Аркаша Чичкун, ожидая корреспондента с оператором, слушал в «газели» радио; когда они расселись по местам, он завел машину и включил звук погромче:
– По словам Кирсана Илюмжинова, при личной встрече Каддафи предъявил ему документ о разоружении, подписанный руководством Ливии в две тысячи третьем году. Тогда высвободившиеся от сворачивания ядерных программ деньги перенаправили на социальные программы, однако в данный момент неформальный глава страны об этом жалеет. «Я все приостановил, а меня сейчас бомбят. Какой пример НАТО показывает Северной Корее, Исламской Республике Иран и другим странам? То есть право существует только у того, у кого есть оружие», – привел шахматист слова Каддафи.
Юра Брагинец, потрясая «Розой мира», произнес:
– Ой, сколько же гавваха выделяется в Ливии, мужики! Небось сам Гагтунгр сейчас там – людскими страданиями подпитывается.
Хорошо, Аркаша Чичкун не расслышал того, что говорил оператор. Он уже переключился на радио «Шансон» и слушал Елену Ваенгу, интересуясь, как Кулаков относится к певице. Кулаков что-то отвечал, Чичкун дивился:
– А по мне, так она в самый раз! Ты ж вроде интеллигентный человек, Володя, почему ж она тебе не нравится?!

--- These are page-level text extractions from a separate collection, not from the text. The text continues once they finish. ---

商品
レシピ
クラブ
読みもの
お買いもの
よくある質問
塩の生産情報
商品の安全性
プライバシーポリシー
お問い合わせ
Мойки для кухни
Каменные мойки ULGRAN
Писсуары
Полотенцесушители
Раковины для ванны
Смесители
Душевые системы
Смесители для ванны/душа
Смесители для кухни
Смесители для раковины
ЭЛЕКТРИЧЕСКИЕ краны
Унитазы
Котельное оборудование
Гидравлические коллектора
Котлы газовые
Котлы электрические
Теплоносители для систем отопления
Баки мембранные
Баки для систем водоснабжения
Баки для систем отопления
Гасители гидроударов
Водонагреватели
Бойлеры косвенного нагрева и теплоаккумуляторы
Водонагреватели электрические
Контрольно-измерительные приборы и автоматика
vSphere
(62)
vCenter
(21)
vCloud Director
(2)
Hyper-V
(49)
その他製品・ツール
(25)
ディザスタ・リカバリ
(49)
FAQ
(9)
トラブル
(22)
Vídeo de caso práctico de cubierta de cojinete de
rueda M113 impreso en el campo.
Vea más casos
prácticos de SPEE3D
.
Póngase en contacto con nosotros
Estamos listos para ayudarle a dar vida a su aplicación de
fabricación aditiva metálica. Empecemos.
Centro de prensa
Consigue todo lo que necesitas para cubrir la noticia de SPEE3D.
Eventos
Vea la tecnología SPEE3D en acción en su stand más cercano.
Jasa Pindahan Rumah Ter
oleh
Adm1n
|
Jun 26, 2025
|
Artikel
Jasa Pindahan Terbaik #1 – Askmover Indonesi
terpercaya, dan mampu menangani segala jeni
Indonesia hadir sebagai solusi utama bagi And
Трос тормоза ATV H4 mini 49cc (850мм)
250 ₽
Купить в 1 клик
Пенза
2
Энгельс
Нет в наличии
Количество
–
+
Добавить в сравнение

А Кулаков, отрекаясь от матери, первой в их роду получившей высшее образование, и от себя вчерашнего, прокричал водителю:
– Нет, я – не интеллигентный человек, Чичкун! И интеллигенция – это не мозг нации, а ее говно, как сказал Ленин великому пролетарскому писателю. Правда, отсюда не следует, что интеллигенцию надо гнобить. Напротив, не трожь, пока не воняет… У меня, Аркаша, бабушки – крестьянки и деды – крестьяне. Они, ежели что, за топоры хватались да за вилы. Нет, я не интеллигент, Чичкун. Уволь уж… – и, вспомнив, что уже уволен, принялся беззвучно хохотать, сотрясаясь всем телом, вызвав недоумение оператора; впрочем, скоро Кулаков успокоился, и Брагинец вновь углубился в книгу.
Глава 6
Собака!
– Мама, я к бабушке поеду… – сообщила Варька, немного придя в себя.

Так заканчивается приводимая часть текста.